10 juin 2026

Lieven Acke, réviseur d'entreprises

 

Ces dernières semaines ont été marquées par une abondance de publications du BAOB :

  • Le Rapport d’activités 2025 ;
  • Le Plan d’action 2026 ;
  • Les guides pour le contrôle de qualité 2026 des réviseurs d’entreprises non EIP.

Comme à l’accoutumée, deux guides sont prévus, l’un pour l’évaluation de l’organisation du cabinet et l’autre pour l’évaluation de la qualité des missions de contrôle (mandats et missions légales).

Sur le plan du contenu, c’est surtout le guide relatif à l’organisation du cabinet qui a été modifié, en mettant l’accent sur le processus d’évaluation des risques (Risk Assessment Process) ainsi que sur le processus de suivi et de prise de mesures correctives (Monitoring & Remediation).

Le guide de contrôle relatif aux mandats a notamment été complété par une série de questions portant sur les travaux à effectuer par le commissaire en cas de distribution d’un dividende intérimaire, de test d’actif net ou de test de liquidité.

Toutefois, les modifications importantes ne concernent pas le contenu :

  • comme l’exprime le BAOB lui‑même, à partir de 2026, après deux années d’approche pédagogique, des inspections ISQM classiques seront menées. En d’autres termes, cela signifie qu’à partir de 2026, toute non‑conformité à l’ISQM pourra donner lieu à des mesures disciplinaires imposées par le Collège ;
  • en ce qui concerne le contrôle de qualité des mandats, la principale modification consiste en ce que le dossier faisant l’objet du contrôle sera communiqué le jour même du contrôle.

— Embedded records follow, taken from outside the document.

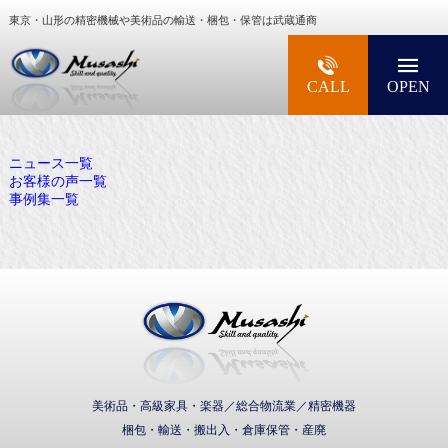
東京・山形の精密機械や美術品の輸送・梱包・保管は武蔵通商
大型精密機械・美術品・高級楽器の梱包・輸送な
CALL
OPEN
ニュース一覧
お客様の声一覧
事例集一覧
武蔵通商株式会社
美術品・高級家具・楽器／総合物流業／精密機器
梱包・輸送・搬出入・倉庫保管・産廃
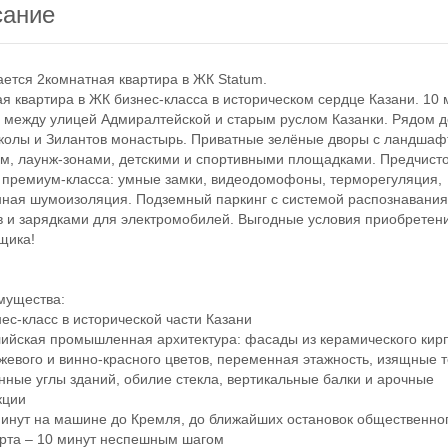
сание
ся 2комнатная квартира в ЖК Statum.
квартира в ЖК бизнес-класса в историческом сердце Казани. 10 
 между улицей Адмиралтейской и старым руслом Казанки. Рядом д
колы и Зилантов монастырь. Приватные зелёные дворы с ландша
м, лаунж-зонами, детскими и спортивными площадками. Предчист
 премиум-класса: умные замки, видеодомофоны, терморегуляция,
ная шумоизоляция. Подземный паркинг с системой распознавани
 и зарядками для электромобилей. Выгодные условия приобретени
щика!
ущества:
с-класс в исторической части Казани
йская промышленная архитектура: фасады из керамического кир
жевого и винно-красного цветов, переменная этажность, изящные 
нные углы зданий, обилие стекла, вертикальные балки и арочные
кции
нут на машине до Кремля, до ближайших остановок общественно
рта – 10 минут неспешным шагом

Voici une sélection très personnelle des points à retenir du Plan d’action 2026 :

  • poursuite de l’accent mis sur une supervision fondée sur les données. Le Plan d’action insiste sur l’assurance qualité de ces données. Il nous semble logique que l’intelligence artificielle assiste le BAOB dans la réalisation d’analyses fines et approfondies ;
  • un certain nombre de cabinets de révision non‑EIP ont évolué pour devenir des organisations de grande taille. Le BAOB entend progressivement mettre en place chez ceux‑ci des contrôles, selon une approche fondée sur les risques, suivant un cycle de contrôle de qualité plus court que l’exigence légale minimale de 6 ans ;
  • l’AML demeure un point d’attention majeur pour le BAOB. Nous relevons en particulier qu’en 2026, un nouveau contrôle thématique sera lancé, portant sur les turboliquidations d’entreprises et les dissolutions, avec une attention particulière accordée aux opérations atypiques ainsi qu’à l’identification et à la vérification du client et du bénéficiaire effectif (UBO).

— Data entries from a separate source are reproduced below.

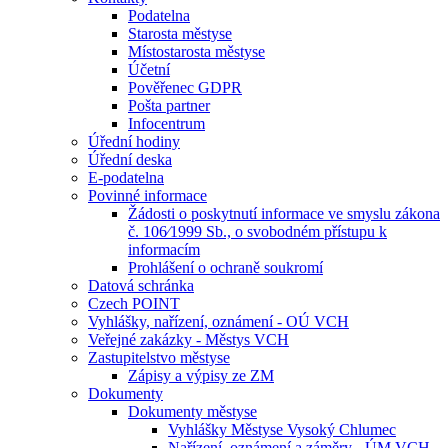
Podatelna
Starosta městyse
Místostarosta městyse
Účetní
Pověřenec GDPR
Pošta partner
Infocentrum
Úřední hodiny
Úřední deska
E-podatelna
Povinné informace
Žádosti o poskytnutí informace ve smyslu zákona
č. 106⁄1999 Sb., o svobodném přístupu k
informacím
Prohlášení o ochraně soukromí
Datová schránka
Czech POINT
Vyhlášky, nařízení, oznámení - OÚ VCH
Veřejné zakázky - Městys VCH
Zastupitelstvo městyse
Zápisy a výpisy ze ZM
Dokumenty
Dokumenty městyse
Vyhlášky Městyse Vysoký Chlumec
Nařízení, oznámení a záměry - ÚM VCH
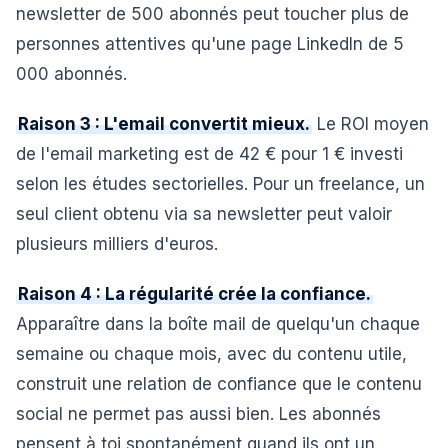
newsletter de 500 abonnés peut toucher plus de
personnes attentives qu'une page LinkedIn de 5
000 abonnés.
Raison 3 : L'email convertit mieux.
Le ROI moyen
de l'email marketing est de 42 € pour 1 € investi
selon les études sectorielles. Pour un freelance, un
seul client obtenu via sa newsletter peut valoir
plusieurs milliers d'euros.
Raison 4 : La régularité crée la confiance.
Apparaître dans la boîte mail de quelqu'un chaque
semaine ou chaque mois, avec du contenu utile,
construit une relation de confiance que le contenu
social ne permet pas aussi bien. Les abonnés
pensent à toi spontanément quand ils ont un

Dans son Rapport d’activités 2025, le BAOB revient sur les résultats de la supervision exercée au cours de l’année 2025. La place accordée à l’AML dans ce rapport est révélatrice de l’importance que le BAOB attache à cette thématique.

Un thème récurrent marquant est celui de la problématique de la documentation d’audit (incomplète, tardive et/ou insuffisante). Les constatations effectuées, telles que l’ajout irrégulier de documents dans un dossier d’audit ou l’établissement et la modification irréguliers de la documentation d’audit, doivent être considérées comme significatives.

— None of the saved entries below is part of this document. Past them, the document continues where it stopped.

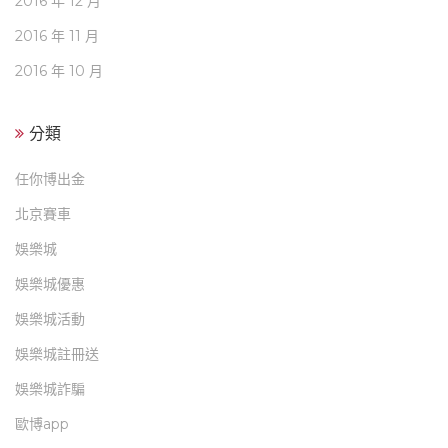
2016 年 12 月
2016 年 11 月
2016 年 10 月
分類
任你博出金
北京賽車
娛樂城
娛樂城優惠
娛樂城活動
娛樂城註冊送
娛樂城詐騙
歐博app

Lorsque des faits graves sont constatés, ils peuvent finalement donner lieu à une procédure devant la commission des sanctions de la FSMA. Les « pré‑enquêtes » en cours sont qualifiées de dossiers dinstruction.

Il ressort du Rapport d’activités qu’au début de l’année 2026, 40 dossiers d’instruction étaient en cours. Il serait utile d’indiquer l’ancienneté de ces dossiers ; cela pourrait fournir une indication quant à une évolution positive ou négative.